■ Assignment:
Return only those lines of the records below in which "технологическое" appears.

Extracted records

»»

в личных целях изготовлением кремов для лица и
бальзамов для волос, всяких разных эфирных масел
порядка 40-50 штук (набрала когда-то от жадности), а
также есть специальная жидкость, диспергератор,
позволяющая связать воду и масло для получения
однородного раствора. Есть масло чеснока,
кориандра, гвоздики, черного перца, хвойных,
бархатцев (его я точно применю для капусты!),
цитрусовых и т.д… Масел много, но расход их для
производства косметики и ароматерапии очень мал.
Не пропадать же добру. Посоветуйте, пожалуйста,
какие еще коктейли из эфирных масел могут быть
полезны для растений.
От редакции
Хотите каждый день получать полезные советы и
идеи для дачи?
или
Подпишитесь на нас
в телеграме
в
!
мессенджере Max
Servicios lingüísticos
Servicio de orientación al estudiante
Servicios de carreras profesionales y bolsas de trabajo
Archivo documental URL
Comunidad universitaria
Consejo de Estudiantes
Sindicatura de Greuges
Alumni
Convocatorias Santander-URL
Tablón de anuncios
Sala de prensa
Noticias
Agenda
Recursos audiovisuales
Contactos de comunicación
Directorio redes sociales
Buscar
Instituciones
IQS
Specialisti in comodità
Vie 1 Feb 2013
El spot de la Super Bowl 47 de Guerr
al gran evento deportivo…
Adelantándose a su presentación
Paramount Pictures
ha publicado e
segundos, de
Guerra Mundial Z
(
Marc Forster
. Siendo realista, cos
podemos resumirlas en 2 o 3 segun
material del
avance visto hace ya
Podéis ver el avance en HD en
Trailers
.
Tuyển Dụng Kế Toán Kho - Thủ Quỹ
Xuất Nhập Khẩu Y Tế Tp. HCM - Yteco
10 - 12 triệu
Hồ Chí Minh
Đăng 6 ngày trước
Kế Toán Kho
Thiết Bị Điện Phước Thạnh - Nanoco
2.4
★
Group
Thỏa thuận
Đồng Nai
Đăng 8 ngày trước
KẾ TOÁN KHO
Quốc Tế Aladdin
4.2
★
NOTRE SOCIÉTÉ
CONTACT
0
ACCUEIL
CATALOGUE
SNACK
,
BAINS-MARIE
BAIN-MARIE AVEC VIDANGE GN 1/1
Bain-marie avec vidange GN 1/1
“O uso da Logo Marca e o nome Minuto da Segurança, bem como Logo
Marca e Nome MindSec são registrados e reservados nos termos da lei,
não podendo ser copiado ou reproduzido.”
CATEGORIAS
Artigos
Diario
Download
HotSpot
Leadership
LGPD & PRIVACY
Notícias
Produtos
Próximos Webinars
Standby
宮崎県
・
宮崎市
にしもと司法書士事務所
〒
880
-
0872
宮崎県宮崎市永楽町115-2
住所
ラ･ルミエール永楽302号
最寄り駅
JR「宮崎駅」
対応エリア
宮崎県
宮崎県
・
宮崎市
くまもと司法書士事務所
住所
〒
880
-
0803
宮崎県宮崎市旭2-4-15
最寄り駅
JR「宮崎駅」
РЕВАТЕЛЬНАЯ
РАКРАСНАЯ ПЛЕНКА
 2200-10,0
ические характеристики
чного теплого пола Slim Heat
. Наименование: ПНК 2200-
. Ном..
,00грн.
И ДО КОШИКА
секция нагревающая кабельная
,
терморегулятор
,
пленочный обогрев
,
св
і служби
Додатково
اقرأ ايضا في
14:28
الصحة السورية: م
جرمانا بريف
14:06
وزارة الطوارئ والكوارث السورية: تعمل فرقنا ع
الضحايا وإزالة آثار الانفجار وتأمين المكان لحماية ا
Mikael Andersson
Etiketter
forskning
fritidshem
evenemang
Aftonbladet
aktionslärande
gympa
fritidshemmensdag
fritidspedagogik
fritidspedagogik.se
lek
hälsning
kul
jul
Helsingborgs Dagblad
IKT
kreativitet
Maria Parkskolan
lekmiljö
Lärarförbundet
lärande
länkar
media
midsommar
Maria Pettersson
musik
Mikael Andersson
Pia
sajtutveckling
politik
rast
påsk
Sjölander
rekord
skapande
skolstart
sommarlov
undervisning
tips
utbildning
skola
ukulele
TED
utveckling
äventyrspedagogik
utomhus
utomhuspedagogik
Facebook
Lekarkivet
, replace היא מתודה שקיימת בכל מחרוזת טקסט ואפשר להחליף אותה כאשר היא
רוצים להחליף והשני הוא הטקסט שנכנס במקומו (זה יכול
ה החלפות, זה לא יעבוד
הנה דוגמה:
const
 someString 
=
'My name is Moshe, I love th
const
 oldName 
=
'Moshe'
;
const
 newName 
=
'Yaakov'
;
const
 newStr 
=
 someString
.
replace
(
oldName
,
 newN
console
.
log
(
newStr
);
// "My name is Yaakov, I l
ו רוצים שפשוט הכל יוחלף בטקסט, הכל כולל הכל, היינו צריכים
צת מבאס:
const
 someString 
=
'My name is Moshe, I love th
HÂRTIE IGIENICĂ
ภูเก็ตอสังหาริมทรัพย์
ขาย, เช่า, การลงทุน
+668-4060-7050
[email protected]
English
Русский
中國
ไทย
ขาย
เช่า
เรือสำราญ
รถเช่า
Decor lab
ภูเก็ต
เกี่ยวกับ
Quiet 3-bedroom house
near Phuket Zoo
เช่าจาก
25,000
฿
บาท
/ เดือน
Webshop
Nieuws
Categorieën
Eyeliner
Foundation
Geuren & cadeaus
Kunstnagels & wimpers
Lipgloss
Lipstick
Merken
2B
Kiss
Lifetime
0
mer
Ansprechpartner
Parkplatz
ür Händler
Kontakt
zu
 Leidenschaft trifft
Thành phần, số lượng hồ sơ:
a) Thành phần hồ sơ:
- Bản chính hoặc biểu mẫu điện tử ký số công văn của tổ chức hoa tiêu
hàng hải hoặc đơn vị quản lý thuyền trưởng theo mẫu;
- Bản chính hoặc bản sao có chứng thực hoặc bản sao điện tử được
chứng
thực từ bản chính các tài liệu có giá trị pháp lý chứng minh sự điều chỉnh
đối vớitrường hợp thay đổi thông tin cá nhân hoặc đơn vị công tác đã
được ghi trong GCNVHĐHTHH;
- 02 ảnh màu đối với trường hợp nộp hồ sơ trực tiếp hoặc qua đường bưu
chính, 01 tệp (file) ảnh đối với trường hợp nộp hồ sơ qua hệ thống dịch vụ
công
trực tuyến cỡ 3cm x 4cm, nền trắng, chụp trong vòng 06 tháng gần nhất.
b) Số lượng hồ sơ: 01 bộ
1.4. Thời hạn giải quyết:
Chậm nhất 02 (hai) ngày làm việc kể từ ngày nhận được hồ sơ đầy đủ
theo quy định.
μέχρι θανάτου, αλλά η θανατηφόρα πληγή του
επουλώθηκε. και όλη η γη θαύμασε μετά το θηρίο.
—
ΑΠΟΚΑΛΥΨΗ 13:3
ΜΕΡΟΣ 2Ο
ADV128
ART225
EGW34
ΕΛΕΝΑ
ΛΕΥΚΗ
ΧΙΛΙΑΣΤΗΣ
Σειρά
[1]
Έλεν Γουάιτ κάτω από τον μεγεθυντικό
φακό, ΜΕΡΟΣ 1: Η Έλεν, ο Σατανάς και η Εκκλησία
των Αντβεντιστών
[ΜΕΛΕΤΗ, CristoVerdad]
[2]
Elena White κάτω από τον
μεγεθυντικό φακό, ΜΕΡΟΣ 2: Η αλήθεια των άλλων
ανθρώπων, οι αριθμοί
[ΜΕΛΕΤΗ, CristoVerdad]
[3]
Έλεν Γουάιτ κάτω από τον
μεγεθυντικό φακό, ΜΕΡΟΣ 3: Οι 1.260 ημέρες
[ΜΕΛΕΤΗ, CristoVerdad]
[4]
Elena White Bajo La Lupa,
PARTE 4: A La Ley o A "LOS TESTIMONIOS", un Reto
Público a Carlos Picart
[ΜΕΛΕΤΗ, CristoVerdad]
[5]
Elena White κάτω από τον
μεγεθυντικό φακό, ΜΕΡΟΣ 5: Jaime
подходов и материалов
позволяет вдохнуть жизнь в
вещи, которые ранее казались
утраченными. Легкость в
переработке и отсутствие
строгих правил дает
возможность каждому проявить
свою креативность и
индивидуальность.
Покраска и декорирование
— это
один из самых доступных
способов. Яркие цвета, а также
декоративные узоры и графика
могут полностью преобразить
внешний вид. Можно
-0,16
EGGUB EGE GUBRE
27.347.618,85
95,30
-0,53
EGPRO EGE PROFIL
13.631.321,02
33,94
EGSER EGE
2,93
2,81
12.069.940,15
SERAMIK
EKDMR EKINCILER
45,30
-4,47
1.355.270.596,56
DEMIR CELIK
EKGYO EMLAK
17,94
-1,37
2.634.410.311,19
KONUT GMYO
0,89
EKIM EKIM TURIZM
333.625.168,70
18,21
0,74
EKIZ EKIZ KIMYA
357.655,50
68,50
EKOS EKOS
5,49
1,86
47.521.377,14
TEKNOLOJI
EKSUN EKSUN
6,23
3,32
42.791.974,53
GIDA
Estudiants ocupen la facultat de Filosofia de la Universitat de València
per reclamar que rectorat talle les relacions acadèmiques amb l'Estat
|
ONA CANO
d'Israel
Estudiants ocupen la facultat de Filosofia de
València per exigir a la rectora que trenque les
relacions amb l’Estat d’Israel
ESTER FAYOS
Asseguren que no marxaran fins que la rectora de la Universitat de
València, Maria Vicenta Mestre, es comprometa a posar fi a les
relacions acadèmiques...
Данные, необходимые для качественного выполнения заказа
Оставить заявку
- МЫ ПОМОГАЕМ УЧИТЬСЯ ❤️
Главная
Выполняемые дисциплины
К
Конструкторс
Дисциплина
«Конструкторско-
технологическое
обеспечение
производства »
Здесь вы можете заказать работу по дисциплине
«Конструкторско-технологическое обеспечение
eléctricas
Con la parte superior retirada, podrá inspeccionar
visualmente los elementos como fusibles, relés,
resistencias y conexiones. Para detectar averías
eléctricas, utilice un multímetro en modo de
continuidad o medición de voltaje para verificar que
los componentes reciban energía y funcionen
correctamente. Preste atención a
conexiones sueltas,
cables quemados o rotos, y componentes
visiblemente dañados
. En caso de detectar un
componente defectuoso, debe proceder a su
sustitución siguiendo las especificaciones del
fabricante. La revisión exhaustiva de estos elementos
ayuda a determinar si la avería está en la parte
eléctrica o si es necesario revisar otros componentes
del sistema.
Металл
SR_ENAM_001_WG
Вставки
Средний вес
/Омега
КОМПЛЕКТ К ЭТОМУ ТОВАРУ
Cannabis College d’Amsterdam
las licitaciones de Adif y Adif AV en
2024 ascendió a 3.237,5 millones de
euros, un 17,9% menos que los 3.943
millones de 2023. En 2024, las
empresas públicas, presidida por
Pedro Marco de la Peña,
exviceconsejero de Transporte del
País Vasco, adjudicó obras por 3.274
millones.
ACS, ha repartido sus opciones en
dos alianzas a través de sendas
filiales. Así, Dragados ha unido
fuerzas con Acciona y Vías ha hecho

««

■ Response to the task:
технологическое
«Конструкторско-технологическое обеспечение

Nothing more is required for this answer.